MATERIAL PARTICLE AND MATERIAL POINT TO HERTZ
Author: Nicolae Mazilu
Published on Friday, March 21st, 2008 in category ProtoQuant
The Roots of Hertz’s Philosophy
After the time of Newton, actually long after Newton, there was an attempt to eliminate this situation from Mechanics, by replacing the action at a distance between particles by space constraints (Hertz, 2003). The Differential Geometry was, by the end of 19th century, advanced enough in order to provide the mathematical tool for this enterprise, and Hertz set out to eliminate altogether the force from any mechanical considerations.
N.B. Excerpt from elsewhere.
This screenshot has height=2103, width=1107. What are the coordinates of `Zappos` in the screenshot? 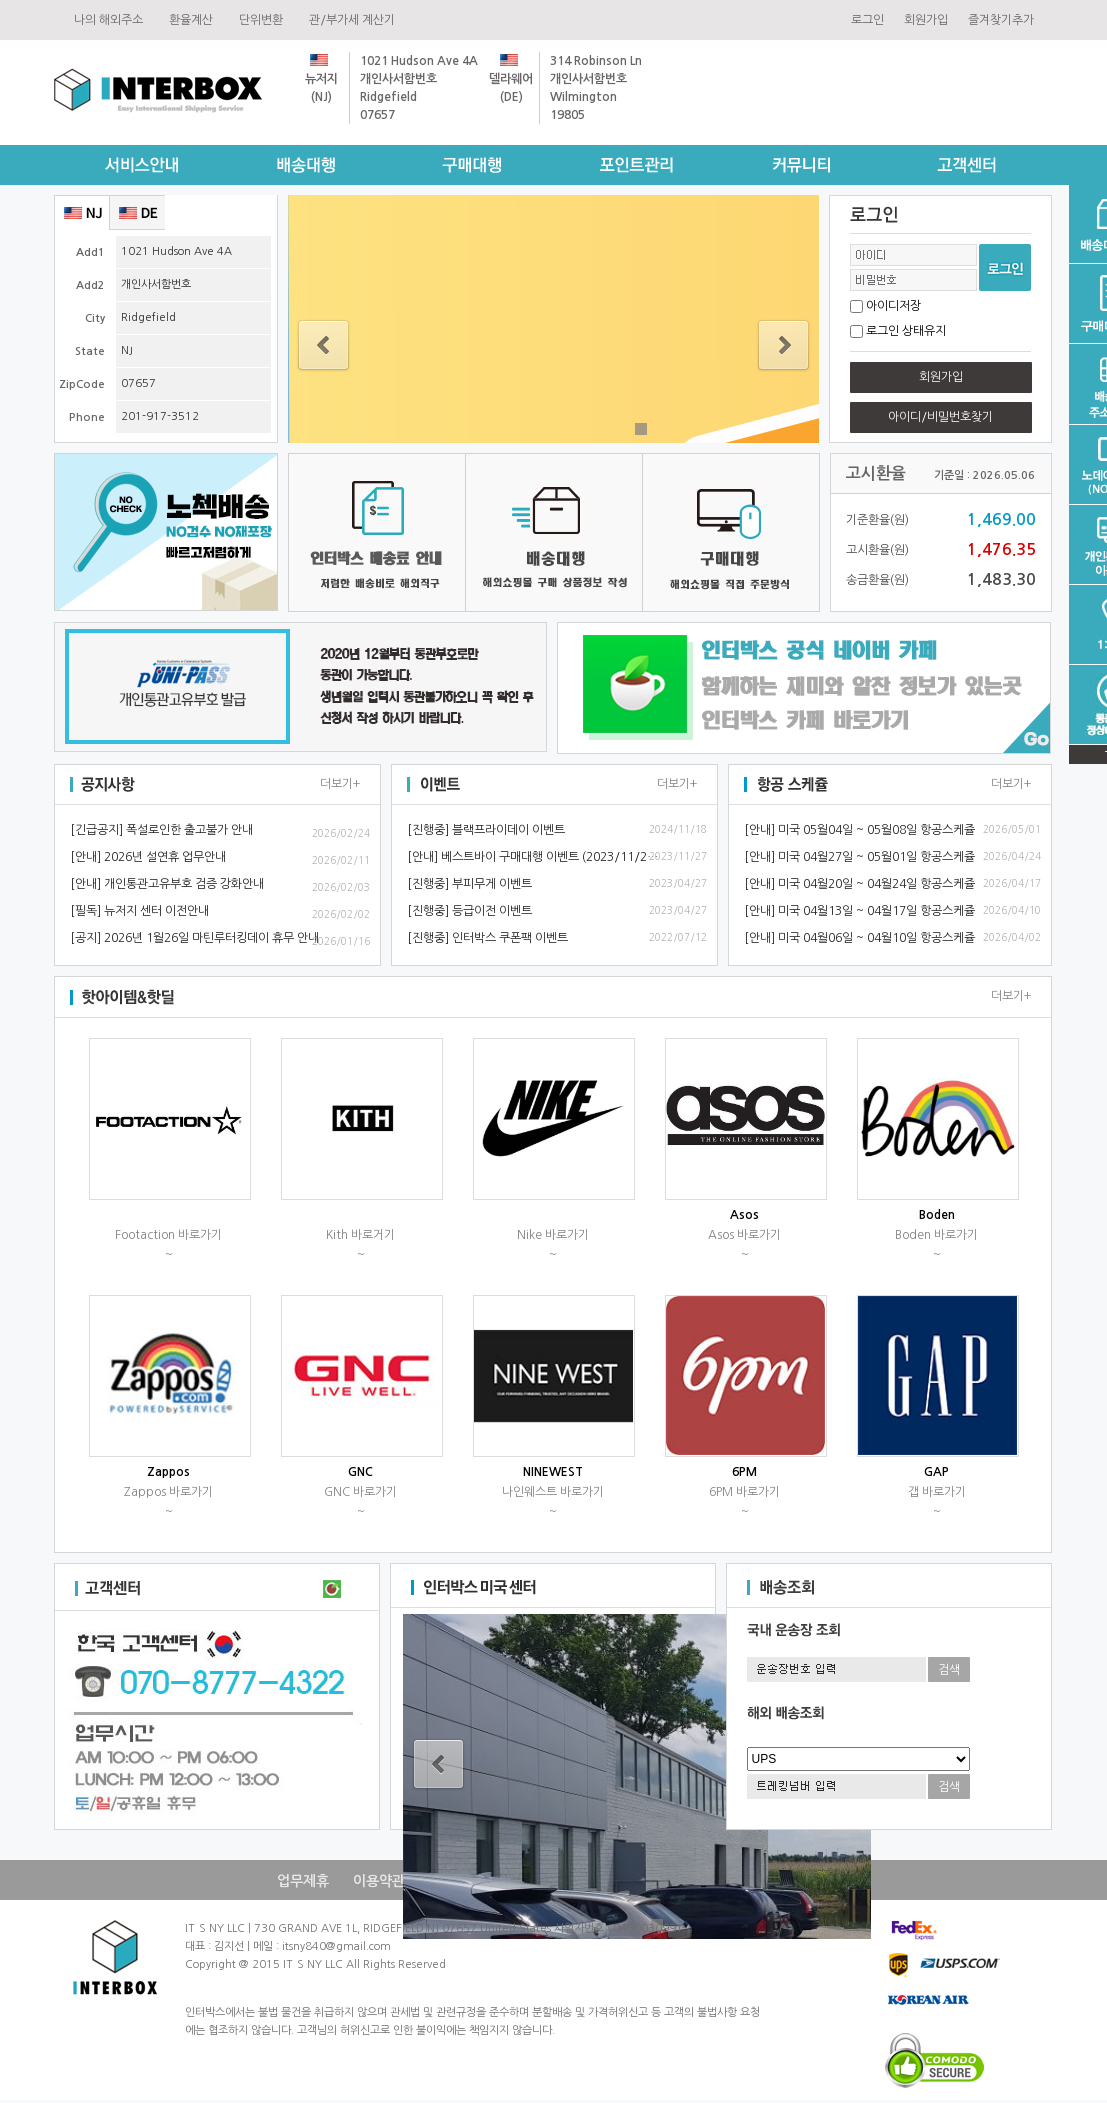 It's located at (168, 1472).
His main argument, however, was not directed specifically towards the falsifiability of the Third Principle, in spite of the fact that he pointed out correctly that this axiom is a problem, but towards the fact that the force was simultaneously cause and effect, and this contradictory duality is not admissible for a concept in general, not only for the force:
“In our laws of motion force was a cause of motion and was present before the motion. Can we, without confusing our ideas, suddenly begin to speak of forces which arise through motion, which are the consequence of motion? Can we behave as if we had already asserted anything about forces of this new kind in our laws, as if by calling them forces we could invest them with the properties of forces? These questions must be clearly answered in the negative. The only possible explanation is that, properly speaking, centrifugal force is not a force at all. Its name, like the name vis viva, is accepted as a historic tradition; it is convenient to retain it, although we should rather apologize for its retention than endeavor to justify it. But what now becomes of the demand of the third law, which requires a force exerted by the inert stone upon the hand, and which can only be satisfied by an actual force, not a mere name?
…
The force spoken of in the definition and in the first two laws acts upon a body in one definite direction. The sense of the third law is that forces always connect two bodies, and are directed from the first to the second as well as from the second to the first. It seems to me that the conception of force assumed and created in us by the third law on one hand, and the first two laws on the other hand, are slightly different. This slight difference may be enough to produce the logical obscurity of which the consequences are manifest in the above examples” (Hertz, 2003, p. 6, our Italics)
It is quite obvious here that Hertz sensed very well that there is a difference between the First and Second Laws of Motion on one hand and the Third Law on the other: they do not refer to the same thing! The main point of Hertz is that while the first two Laws involve the force as a vector (”acts upon a body in one definite direction”), the Third Law involves two different space points, and we are under impression that he finds this situation ambiguous; anyway not in accordance with the definition of a vector (”directed from the first to the second as well as from the second to the first”). Fact is that in such a situation the Third Principle is false. The principle acts plainly when the vectors have the same application point. Even though this fact is not explicitly stated, judging by overall aspect of the Hertz’s treatise just cited, we think that the idea was in the background. This is almost explicitly proved by the fact that Hertz insists in defining some concepts that were not properly defined in Classical Mechanics up until the time of Hertz, or ever since for that matter.
Indeed, Hertz appears to be the closest one in realizing that the guilty part here is not the force or at least not the force alone. This is why he insisted upon the correct geometrical and physical definitions of the very points of application, therefore of the point of action, of the forces. This is actually the most one can do within the framework of the vector model for the force. Indeed, Hertz was concerned, first and foremost, in axiomatically defining the notions of material particles and material points, two notions that we use freely today with the same connotation, but which nevertheless have to be carefully considered when it comes to describing the action of forces (Hertz, 2003). In spite of his careful analysis Hertz had to sacrifice the force from among the fundamental concepts of the Mechanics. First, there was not, at that time, a possibility of algebraic formalization of the equilibrium of two forces acting in the same point. Secondly, the lack of logical characterization of the matter itself led to complications connected with the very concept of vector. One might even say that it is the concept of vector that fuelled the extension of the Third Principle of Newtonian System in order to make it unfalsifiable. And this unfalsifiability is, for instance, the reason of introduction of the concealed qualities of the matter (masses, coordinates, etc.). As a matter of fact it is the very reason of upholding these concepts even today, in the form of the so-called “missing masses”. But the real reason of his revision of the fundamentals of Mechanics stays, we imagine, in the fact that Hertz realized that action at distance has always been identified with the force, and this fact is true only in special cases. And, as the action at distance is more general than the force, this last one has, naturally, to go! So it was, for Hertz anyway, and only for a moment, because the force has been reinstated right away.